The reception of persons who have registered for the meeting and the distribution of voting tickets will commence at 9 a.m.

Kamux aims to keep its shareholders safe during the coronavirus pandemic. To mitigate the risks in its Annual General Meeting:

In addition, Kamux advises those shareholders who have possibly been exposed to the coronavirus or have symptoms of illness, or who are considered to be part of the risk group, to consider not attending to the meeting venue and authorising another person to represent them at the meeting.

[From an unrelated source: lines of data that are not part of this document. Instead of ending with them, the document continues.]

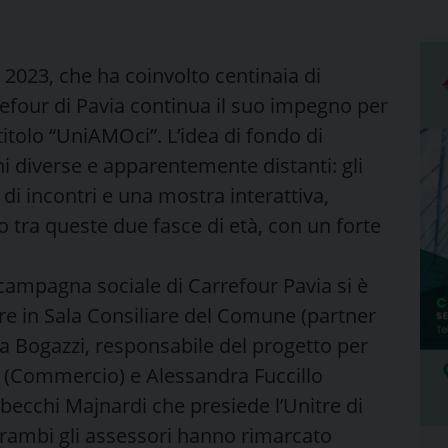
 2023, che ha coinvolto centinaia di
refour di Pavia continua il suo impegno per
titolo “UniAMOci”. L’idea di fondo di
i diverse e apparentemente distanti: gli
 di incontri e una mostra interattiva,
co tra queste due fasce di età, con un forte
 campagna sociale di Carrefour Pavia si è
bre in Sala Consiliare del Comune (partner
ia Bogazzi, responsabile del progetto per
ni (Commercio) e Alessandra Fuccillo
becchi Majnardi che presiede l’Unitre di
trambi gli assessori hanno rimarcato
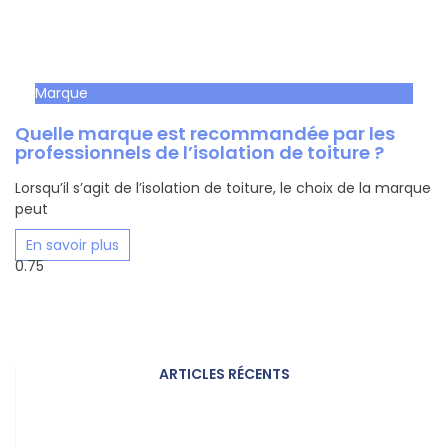
Marque
Quelle marque est recommandée par les
professionnels de l’isolation de toiture ?
Lorsqu’il s’agit de l’isolation de toiture, le choix de la marque
peut
En savoir plus
ARTICLES RÉCENTS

Kamux follows the development of the coronavirus situation and makes updates on https://www.kamux.com/en/corporate-governance/general-meeting/annual-general-meeting-2020/ and/or by stock exchange release about additional information regarding the meeting arrangements if any. The Company kindly asks the participants to follow the Company's website also after the registration.

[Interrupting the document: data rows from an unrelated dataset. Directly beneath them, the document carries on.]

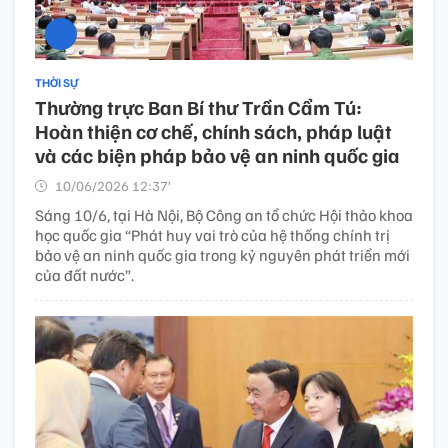
THỜI SỰ
Thường trực Ban Bí thư Trần Cẩm Tú:
Hoàn thiện cơ chế, chính sách, pháp luật
và các biện pháp bảo vệ an ninh quốc gia
10/06/2026 12:37’
Sáng 10/6, tại Hà Nội, Bộ Công an tổ chức Hội thảo khoa
học quốc gia “Phát huy vai trò của hệ thống chính trị
bảo vệ an ninh quốc gia trong kỷ nguyên phát triển mới
của đất nước”.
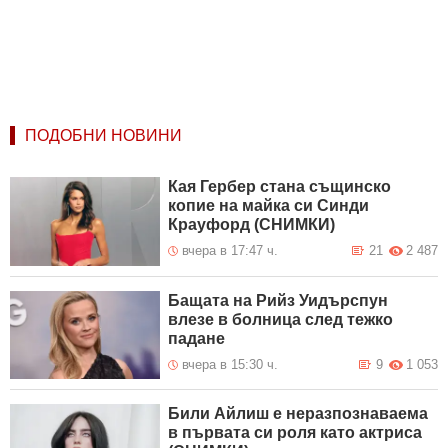
ПОДОБНИ НОВИНИ
Кая Гербер стана същинско
копие на майка си Синди
Крауфорд (СНИМКИ)
вчера в 17:47 ч.
21
2 487
Бащата на Рийз Уидърспун
влезе в болница след тежко
падане
вчера в 15:30 ч.
9
1 053
Били Айлиш е неразпознаваема
в първата си роля като актриса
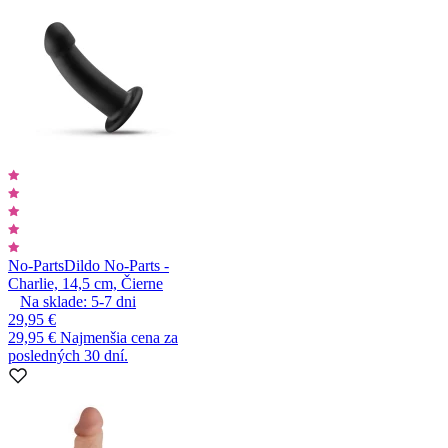
No-Parts
Dildo No-Parts -
Charlie, 14,5 cm, Čierne
Na sklade:
5-7
dni
29,95 €
29,95 €
Najmenšia cena za
posledných 30 dní.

A. Matters on the agenda of the Annual General Meeting

1. Opening of the meeting

2. Calling the meeting to order

3. Election of persons to scrutinize the minutes and to supervise the counting of votes

4. Recording the legality of the meeting

5. Recording the attendance at the meeting and adoption of the list of votes

6. Presentation of the annual accounts, the report of the Board of Directors and

the auditor's report for the year 2019

7. Adoption of the annual accounts

8. Resolution on the use of the profit shown on the balance sheet and the payment of dividend

The Board of Directors proposes a dividend of EUR 0.23 per share to be distributed for the financial year of 1 January 2019 - 31 December 2019. The Board proposes that the dividend for the financial year 2019 will be paid in two instalments. The first dividend instalment, EUR 0.12 per share, is to be paid to shareholders registered in the Company's register of shareholders maintained by Euroclear Finland Ltd on the first dividend instalment payment record date of April 23, 2020. The Board proposes that the first dividend instalment pay date be April 30, 2020. The second dividend instalment is to be paid to shareholders registered in the Company's register of shareholders maintained by Euroclear Finland Ltd on the second dividend instalment payment record date of October 23, 2020. The Board proposes that the second dividend instalment pay date be October 30, 2020. The Board proposes that it be authorized to decide, if necessary, on a new dividend payment record date and pay date for the second instalment if the rules and statutes of the Finnish book-entry system change or otherwise so require.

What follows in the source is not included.